---------- Material for the task
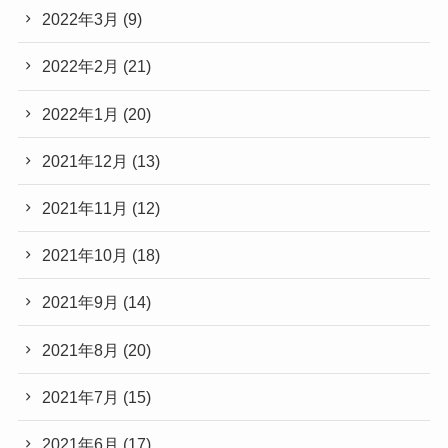
2022年3月
(9)
2022年2月
(21)
2022年1月
(20)
2021年12月
(13)
2021年11月
(12)
2021年10月
(18)
2021年9月
(14)
2021年8月
(20)
2021年7月
(15)
2021年6月
(17)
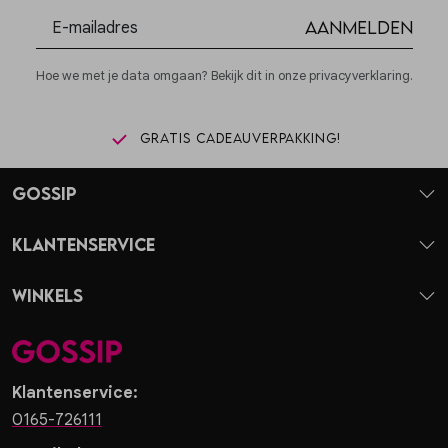
Aanmelden
Hoe we met je data omgaan? Bekijk dit in onze privacyverklaring.
Gratis cadeauverpakking!
Gossip
Klantenservice
Winkels
Klantenservice:
0165-726111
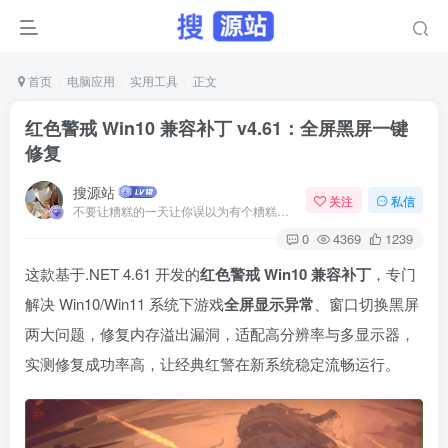
首页
电脑应用
实用工具
正文
红色警戒 Win10 兼容补丁 v4.61：全屏黑屏一键
修复
搜源站
关注
私信
不要让糟糕的一天让你误以为有个糟糕的人生
0
4369
1239
这款基于.NET 4.61 开发的
红色警戒 Win10 兼容补丁
，专门
解决 Win10/Win11 系统下游戏
全屏显示异常
、窗口切换黑屏
两大问题，修复内存溢出漏洞，适配高分辨率与多显示器，
实测修复成功率高，让经典红警在新系统稳定流畅运行。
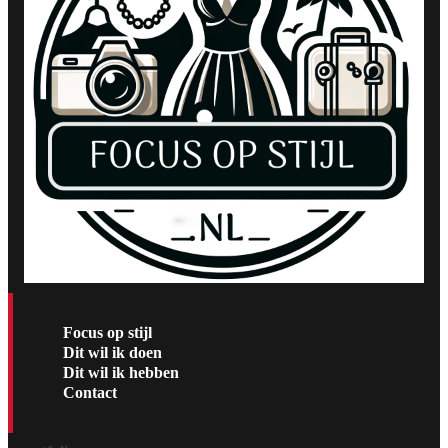
Focus op stijl
Dit wil ik doen
Dit wil ik hebben
Contact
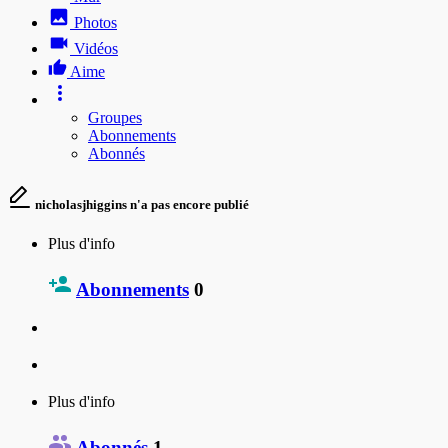
Photos
Vidéos
Aime
Groupes
Abonnements
Abonnés
nicholasjhiggins n'a pas encore publié
Plus d'info
Abonnements
0
Plus d'info
Abonnés
1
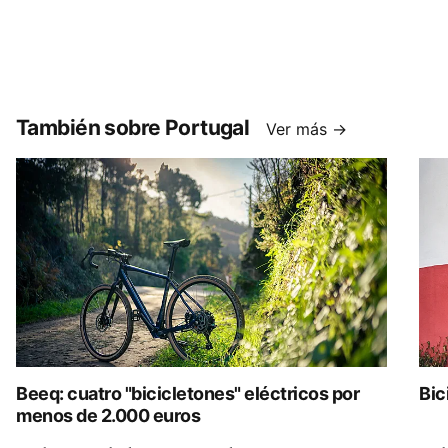
También sobre Portugal
Ver más →
Beeq: cuatro "bicicletones" eléctricos por
Bic
menos de 2.000 euros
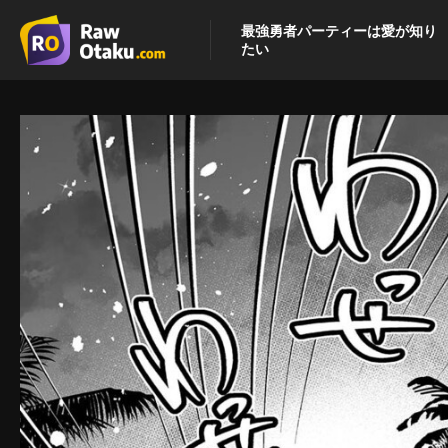
最強勇者パーティーは愛が知り
たい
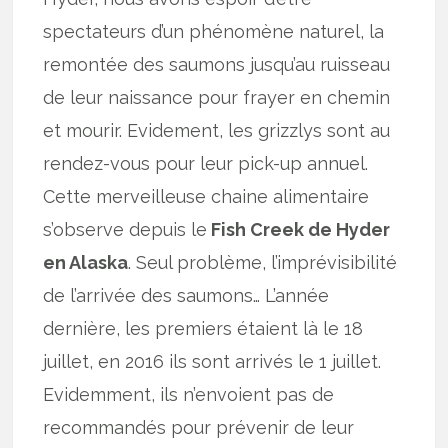
spectateurs d’un phénomène naturel, la
remontée des saumons jusqu’au ruisseau
de leur naissance pour frayer en chemin
et mourir. Evidement, les grizzlys sont au
rendez-vous pour leur pick-up annuel.
Cette merveilleuse chaine alimentaire
s’observe depuis le
Fish Creek de Hyder
en Alaska
. Seul problème, l’imprévisibilité
de l’arrivée des saumons… L’année
dernière, les premiers étaient là le 18
juillet, en 2016 ils sont arrivés le 1 juillet.
Evidemment, ils n’envoient pas de
recommandés pour prévenir de leur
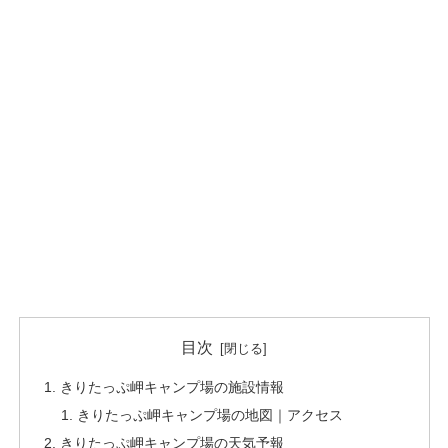
目次
きりたっぷ岬キャンプ場の施設情報
きりたっぷ岬キャンプ場の地図｜アクセス
きりたっぷ岬キャンプ場の天気予報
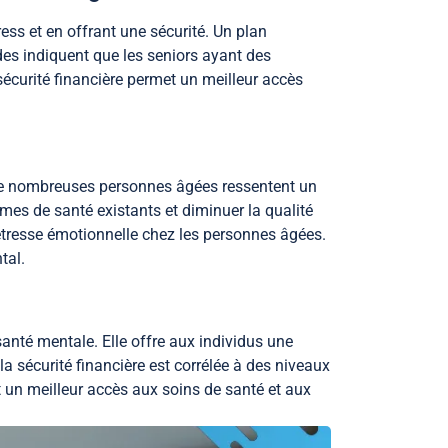
ess et en offrant une sécurité. Un plan
udes indiquent que les seniors ayant des
sécurité financière permet un meilleur accès
 De nombreuses personnes âgées ressentent un
mes de santé existants et diminuer la qualité
 détresse émotionnelle chez les personnes âgées.
tal.
santé mentale. Elle offre aux individus une
la sécurité financière est corrélée à des niveaux
et un meilleur accès aux soins de santé et aux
--------------------
**Exercise details:** Nothing but the lines above from the one that has "Focus op stijl" down to the one that has "remontée des saumons jusqu’au ruisseau" belongs in the answer, copied exactly, without pictures.

**Response to this exercise:**
Focus op stijl
Dit wil ik doen
Dit wil ik hebben
Contact
Photos
Vidéos
Aime
Groupes
Abonnements
Abonnés
nicholasjhiggins n'a pas encore publié
Plus d'info
Abonnements
0
Plus d'info
Abonnés
1
También sobre Portugal
Ver más →
Beeq: cuatro "bicicletones" eléctricos por
Bic
menos de 2.000 euros
最強勇者パーティーは愛が知り
たい
spectateurs d’un phénomène naturel, la
remontée des saumons jusqu’au ruisseau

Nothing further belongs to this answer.